*What to work on*: Pictures excluded, copy every record that follows exactly as it appears.

(Data items)
● ● ● ● ● ● ●
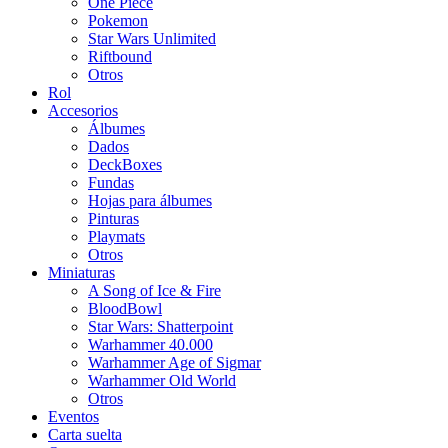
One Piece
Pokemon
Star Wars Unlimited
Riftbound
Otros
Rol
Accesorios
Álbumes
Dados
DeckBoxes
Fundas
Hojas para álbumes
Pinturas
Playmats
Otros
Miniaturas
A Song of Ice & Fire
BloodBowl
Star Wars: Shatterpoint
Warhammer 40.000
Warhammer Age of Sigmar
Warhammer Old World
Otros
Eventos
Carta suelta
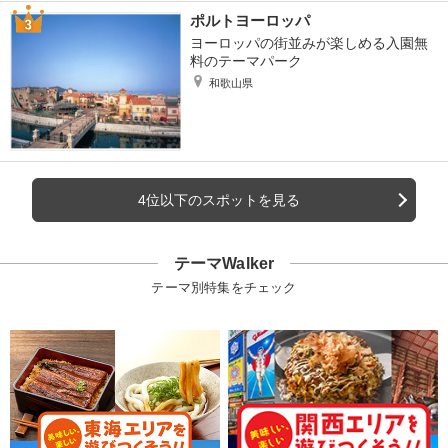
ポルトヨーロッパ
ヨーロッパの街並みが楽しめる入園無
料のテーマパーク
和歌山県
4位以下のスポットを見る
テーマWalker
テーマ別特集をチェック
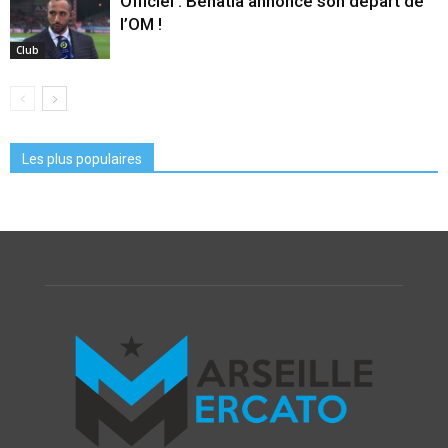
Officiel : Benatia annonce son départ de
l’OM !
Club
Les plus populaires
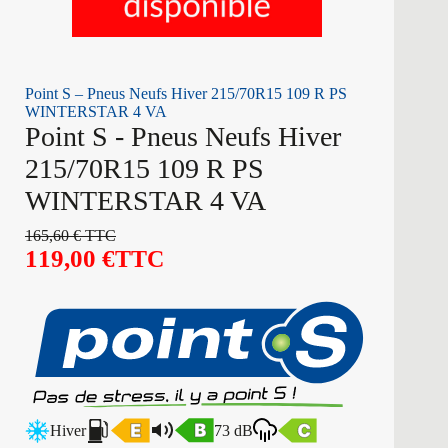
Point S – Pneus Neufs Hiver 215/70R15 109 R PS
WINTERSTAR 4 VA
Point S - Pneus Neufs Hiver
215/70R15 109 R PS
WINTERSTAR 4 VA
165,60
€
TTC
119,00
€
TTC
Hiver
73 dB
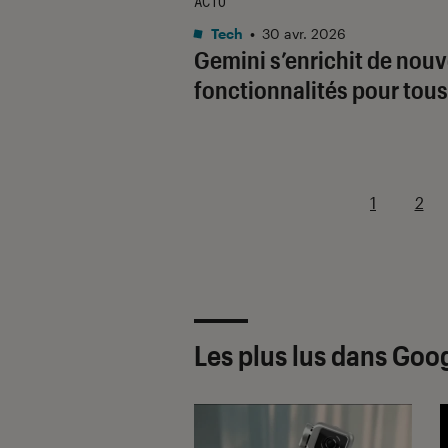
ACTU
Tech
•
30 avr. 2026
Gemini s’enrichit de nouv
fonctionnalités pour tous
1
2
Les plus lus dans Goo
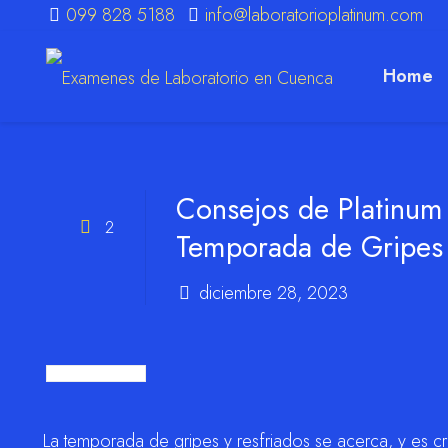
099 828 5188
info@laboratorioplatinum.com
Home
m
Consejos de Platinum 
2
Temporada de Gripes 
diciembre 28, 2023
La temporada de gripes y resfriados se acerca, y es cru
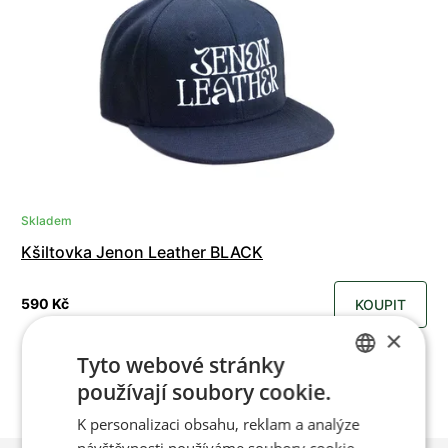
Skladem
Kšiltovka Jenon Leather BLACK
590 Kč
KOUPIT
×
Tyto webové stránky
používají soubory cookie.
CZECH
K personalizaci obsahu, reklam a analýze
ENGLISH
● ● ● ● ● ● ●
*Reply to the exercise*:
One Piece
Pokemon
Star Wars Unlimited
Riftbound
Otros
Rol
Accesorios
Álbumes
Dados
DeckBoxes
Fundas
Hojas para álbumes
Pinturas
Playmats
Otros
Miniaturas
A Song of Ice & Fire
BloodBowl
Star Wars: Shatterpoint
Warhammer 40.000
Warhammer Age of Sigmar
Warhammer Old World
Otros
Eventos
Carta suelta
ポルトヨーロッパ
ヨーロッパの街並みが楽しめる入園無
料のテーマパーク
和歌山県
4位以下のスポットを見る
テーマWalker
テーマ別特集をチェック
Officiel : Benatia annonce son départ de
l’OM !
Club
Les plus populaires
Point S – Pneus Neufs Hiver 215/70R15 109 R PS
WINTERSTAR 4 VA
Point S - Pneus Neufs Hiver
215/70R15 109 R PS
WINTERSTAR 4 VA
165,60
€
TTC
119,00
€
TTC
Hiver
73 dB
ACTU
Tech
•
30 avr. 2026
Gemini s’enrichit de nouv
fonctionnalités pour tous
1
2
Les plus lus dans Goo
099 828 5188
info@laboratorioplatinum.com
Home
m
Consejos de Platinum 
2
Temporada de Gripes 
diciembre 28, 2023
La temporada de gripes y resfriados se acerca, y es cru
Skladem
Kšiltovka Jenon Leather BLACK
590 Kč
KOUPIT
×
Tyto webové stránky
používají soubory cookie.
CZECH
K personalizaci obsahu, reklam a analýze
ENGLISH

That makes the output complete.